Shooting states are places of death and suffering. As part of their job description, gamekeepers kill other wildlife such as foxes or raptors (with legal traps or snares, or with illegal poisoning) in the area where they release their pheasants because they charge shooters for each bird shot, so they don’t want to lose any bird to natural predators. About 4.5 million wild animals are killed each year in the UK by gamekeepers for this reason.
Also, the sudden release into the wild of so many birds that are not autochthonous creates an unbalance in natural ecosystems that has negative ecological consequences. Natural England has concluded that the released birds threaten native wildlife by increasing predator numbers and creating competition for food. Wildlife group Wild Justice, led by vegan naturalist Chris Packham, has said that releasing birds bred for shooting into the countryside harms native flora and fauna, including native birds, reptiles such as common lizards and adders, and vegetation.
Additionally, shooting pollutes the environment by spreading the toxic lead metal that is part of the ammunition used to shoot birds. Around 8,000 tonnes of poisonous lead shot is spread in the countryside each year. Although in England and Wales lead shot is prohibited in certain wetlands and for shooting ducks, coot and moorhen, while in Scotland and Northern Ireland, it is banned in wetlands, this ban does not apply to pheasant shooting states.

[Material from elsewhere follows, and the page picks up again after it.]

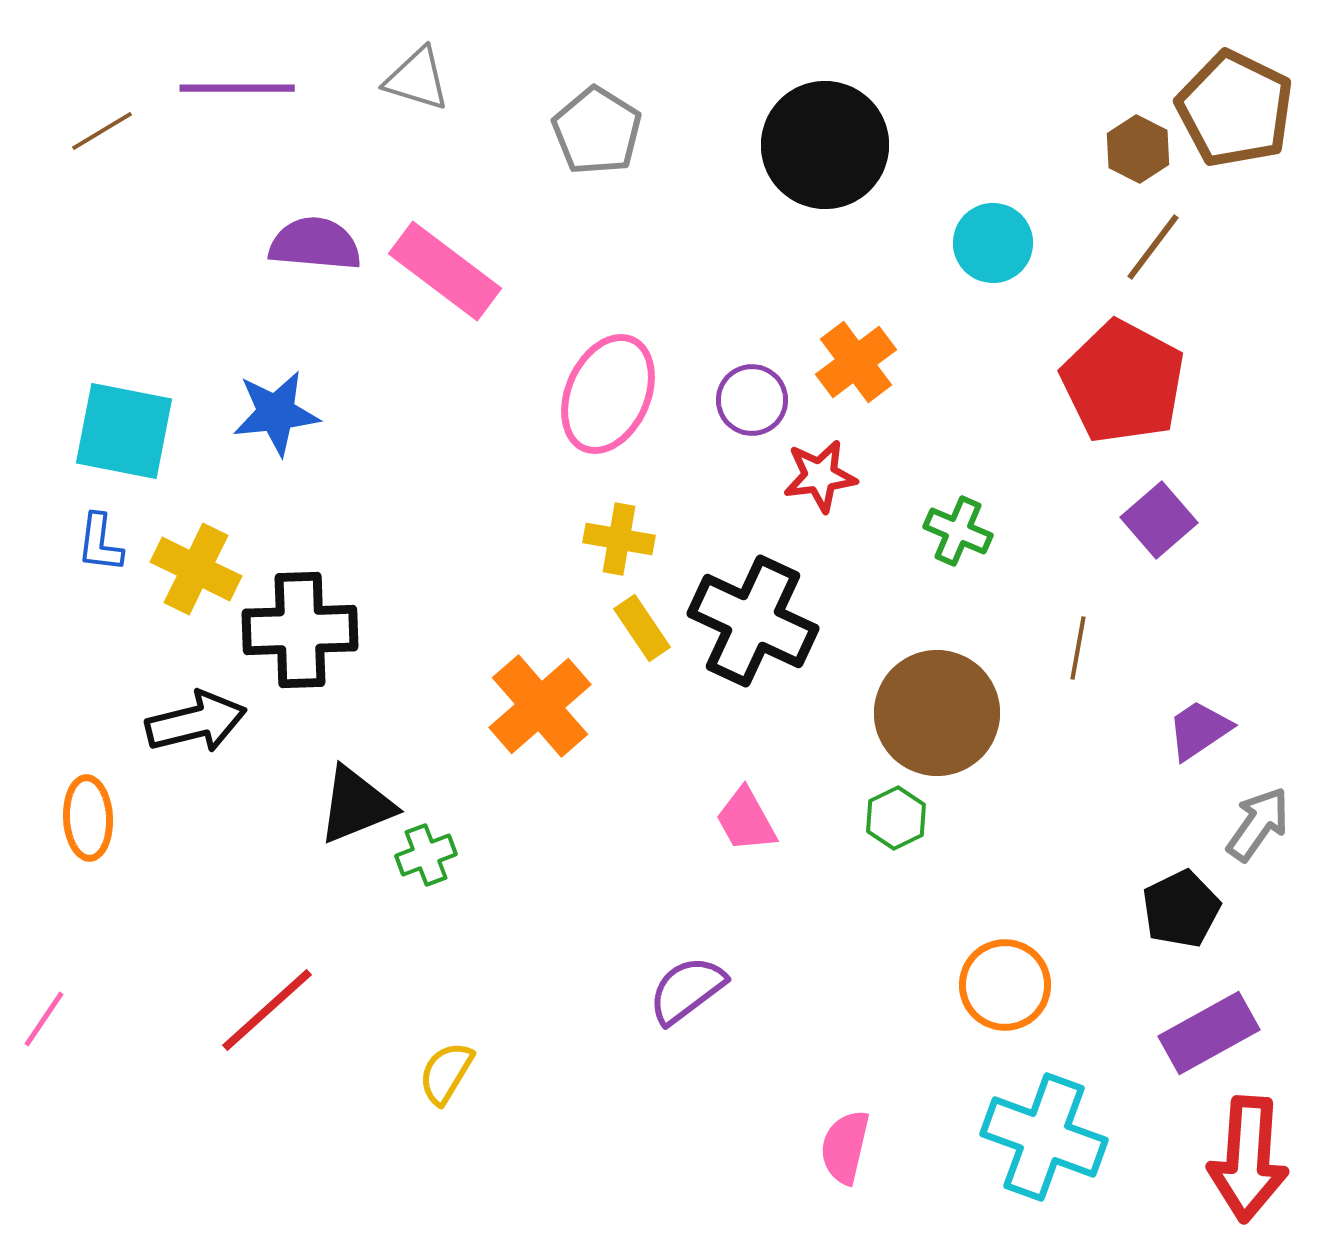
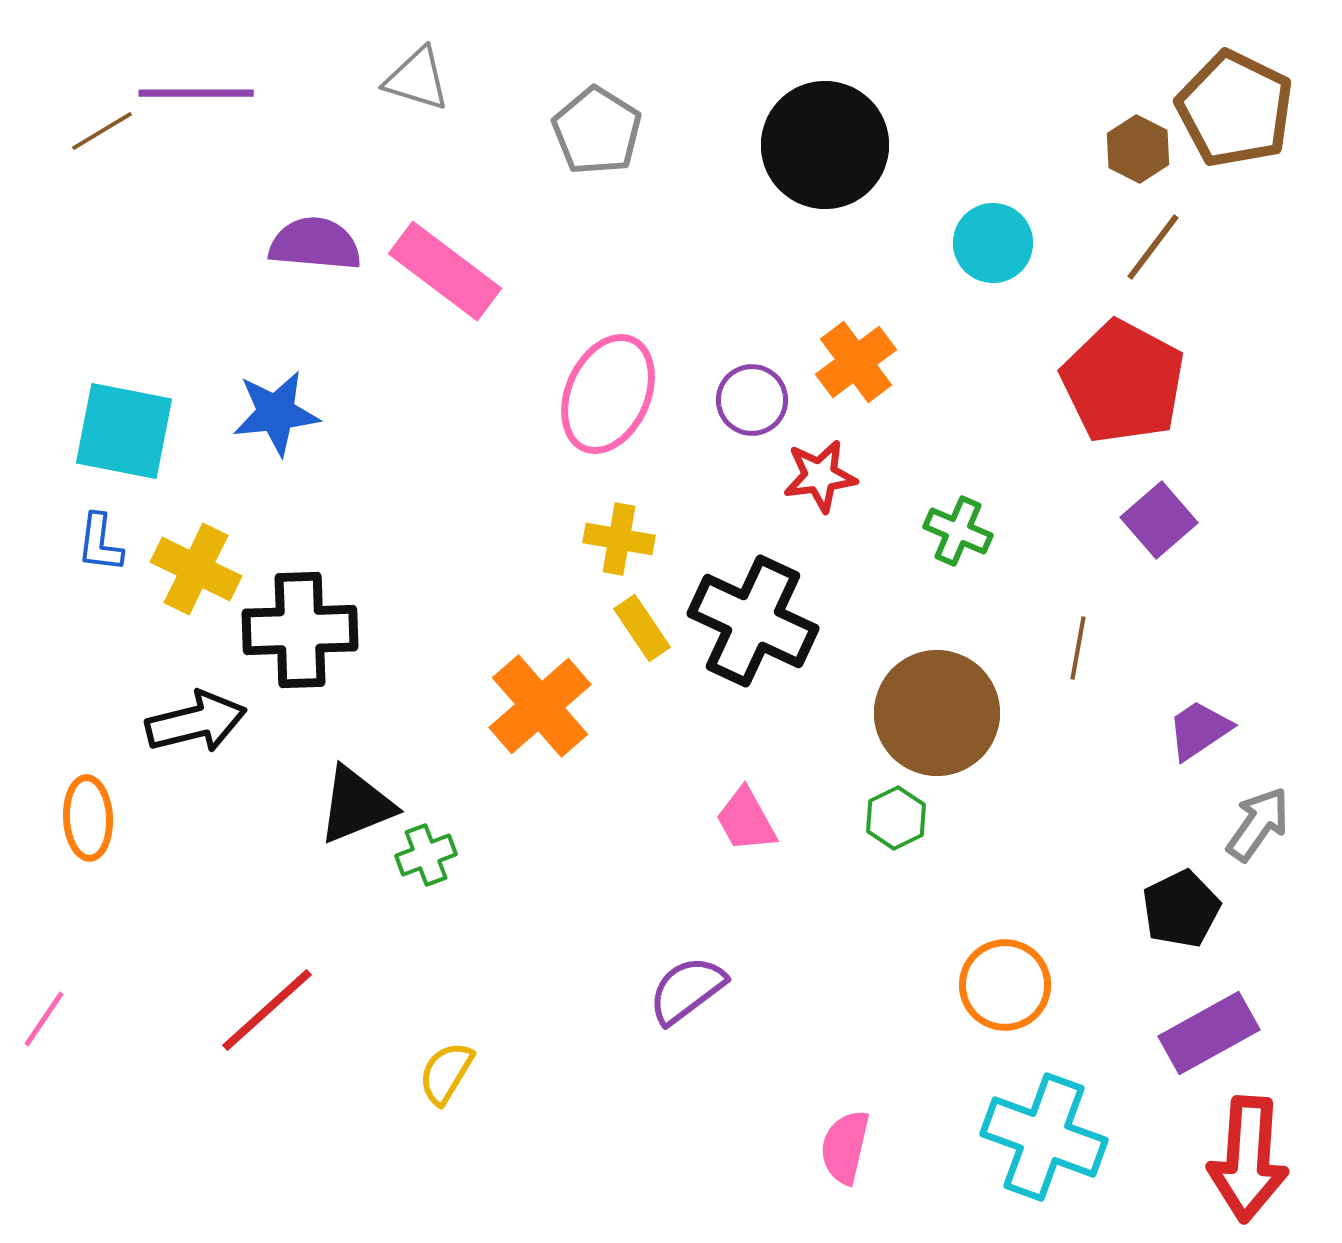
purple line at (237, 88): moved 41 px left, 5 px down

And then we have the problem of spreading diseases into the wild. Millions of birds have already been released into the countryside despite the risks they pose of transmitting bird flu to native wild birds.
All these deaths are not to produce food for humans, as very few pheasants shot end up being eaten by people — normally upper or middle-class people as pheasant dishes continue to be food for the privileged. One study found only 6% of birds reared make it to the food chain through licensed game-processing plants. Dead pheasants are often found dumped in pits in or near shooting states, but estate owners deceivingly claim most birds are taken home by shooters or sold to pubs and butchers. So, all this suffering, death, and destruction is done “for fun”.
Is it that surprising that replacing animal agriculture with plant-based agriculture and eliminating farm animal factory farms seems so difficult if keeping millions of wild birds in factory farms and shooting them for fun is still legal in several countries?
The farming of pheasants reminds us how long we have to go to get closer to the vegan world.